In Vitro p-PAK1(S144) and p-MEK1(S298) Cellular Assay

Some of the compounds for treatment of Fragile X syndrome are subject to in vitro cellular HTRF assay for p-PAK1(S144) and p-MEK1(5298). The cell line is RT4-D6P2T. The HTRF assay kits are obtained from Cisbio, 135 South Road, Bedford, Mass. 01730, USA. The results are listed in the table below.

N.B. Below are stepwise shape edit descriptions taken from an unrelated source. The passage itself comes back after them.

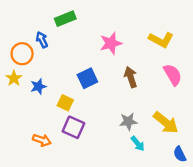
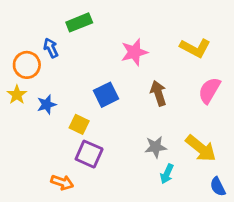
pink semicircle: (173, 75) -> (209, 90), turned -120
orange arrow: (42, 140) -> (62, 182), moved
cyan arrow: (138, 144) -> (167, 174), turned 63

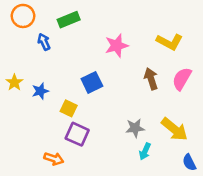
orange circle: (27, 65) -> (23, 16), moved
brown arrow: (158, 93) -> (151, 79), moved

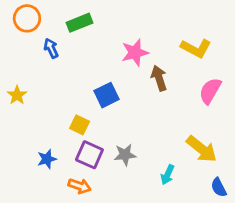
brown arrow: (151, 79) -> (159, 78), moved
blue star: (40, 91) -> (47, 159), moved
gray star: (135, 128) -> (125, 155), moved
orange arrow: (54, 159) -> (80, 186), moved

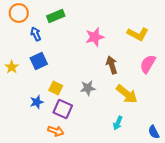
brown arrow: (159, 78) -> (112, 65), moved
blue square: (106, 95) -> (39, 61), moved
yellow arrow: (202, 149) -> (127, 94), moved
gray star: (125, 155) -> (88, 88), moved
blue star: (47, 159) -> (37, 102), moved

pMEK1(S298) pPAK1(S144) Compound (μM) (μM) C C B C C D D C C B C C C C C C D D C D C B B C B C C C B C B B B C B C B A, IC50 < 50 nM; B, 50 nM ≦ IC50 ≦ 500 nM; C, 0.5 μM < IC50 < 5 μM; D, IC50 ≧ 5 μM

Example 5

In Vivo Monitoring of Dendritic Spine Plasticity in Double Transgenic GFP-M/DN-DISC1 Mice Treated with a PAK Inhibitor Compound Disclosed Herein

In the following experiment, dendritic spine plasticity is directly monitored in vivo by two photon laser scanning microscopy (TPLSM) in double transgenic GFP-M/DN-DISC1 mice treated with a compound disclosed herein or a placebo. Mice (C57BL/6) expressing GFP in a subset of cortical layer 5 neurons (transgenic line GFP-M described in Feng et al, 2000, Neuron 28:41-51) are crossed with DN-DISC1 C57BL/6 DN-DISC1 mice (Hikida et al (2007), Proc Natl Acad Sci USA, 104(36):14501-14506) to obtain heterozygous transgenic mice, which are then crossed to obtain homozygous double transgenic GFPM/DN-DISC1 mice used in this study.

GFP-M/DN-DISC1 animals aged 28-61 d are anesthetized using avertin (16 μl/g body weight; Sigma, St. Louis, Mo.). The skull is exposed, scrubbed, and cleaned with ethanol. Primary visual, somatosensory, auditory, and motor cortices are identified based on stereotaxic coordinates, and their location is confirmed with tracer injections (see below).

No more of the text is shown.